The client sends this initial HTTP request to the server, requesting to upgrade the connection to a WebSocket. The request might look something like this:
GET /mychat HTTP/1.1 Host: server.example.com Upgrade: websocket Connection: Upgrade Sec-WebSocket-Key: x3JJHMbDL1EzLkh9GBhXDw== Sec-WebSocket-Protocol: chat, superchat Sec-WebSocket-Version: 13 Origin: http://example.com
If the server supports the WebSocket protocol, it agrees to the upgrade and replies with an HTTP 101 status code (Switching Protocols), something like this:
HTTP/1.1 101 Switching Protocols Upgrade: websocket Connection: Upgrade Sec-WebSocket-Accept: HSmrc0sMlYUkAGmm5OPpG2HaGWk= Sec-WebSocket-Protocol: chat
After this handshake process, the connection is upgraded from HTTP to a WebSocket connection, and data can be sent as WebSocket frames, in both directions, between client and server.
This handshake process is necessary because it allows servers to handle both WebSocket and HTTP traffic on the same URL or port, which is especially useful if you want to add real-time features (which WebSockets are great for) to an existing HTTP-based application. It's also an integral part of the WebSocket protocol as defined in its specification.

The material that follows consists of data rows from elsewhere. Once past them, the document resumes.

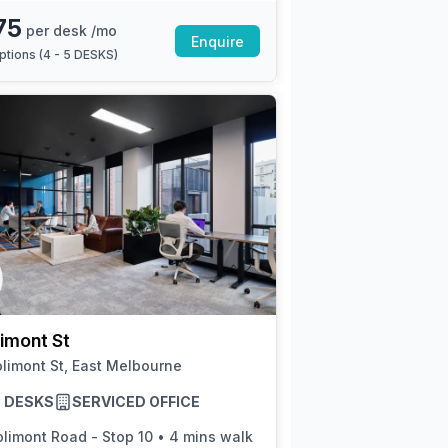
75
per desk /mo
Enquire
ptions (
4 - 5 DESKS
)
imont St
limont St, East Melbourne
13 DESKS
SERVICED OFFICE
olimont Road - Stop 10
•
4 mins walk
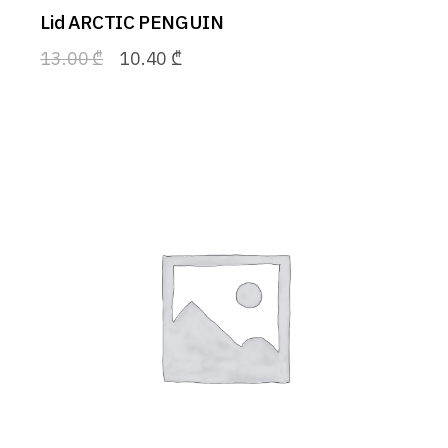
Lid ARCTIC PENGUIN
13.00
₾
10.40
₾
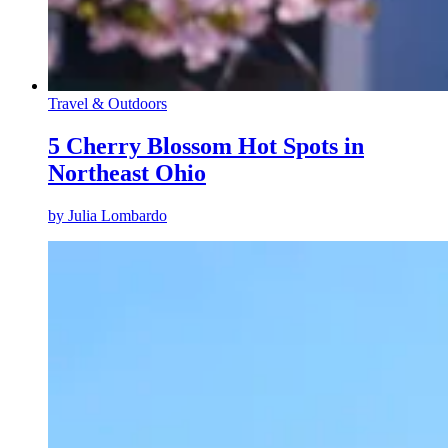
Travel & Outdoors
5 Cherry Blossom Hot Spots in
Northeast Ohio
by
Julia Lombardo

I'm working on the PKE reactivity system
And I found that websocket transport actually means there's 3 layers of authentication possible.
In relation to our RPC system which is transport agnostic, it does make sense that our authentication at the RPC layer would have to be in the layer 3 payload protocol, because it's not aware of what the transport is. Same in QUIC where it's just a quic stream, but the quic connection may have done an MTLS earlier.
It does mean that when you're doing the RPC authentication, the need to setup as a "basic token" format as per the discussion on the PR is sort of unnecessary.
Since in that case we are simulating a http request header which is not required anymore.
I think the case of using websockets as a transport layer, we would skip layer 2, because quic doesn't have as a common denominator, but there's always layer 1.
Did you ensure that our current PK clients communicate over WSS to the PK agent server?
Putting our client service auth into layer 3 means that the the transport layer already establishes a websocket connection from TCP to HTTP to Websockets. Note that websocket frames are always binary.
If they fail authentication we need to close the stream gracefully.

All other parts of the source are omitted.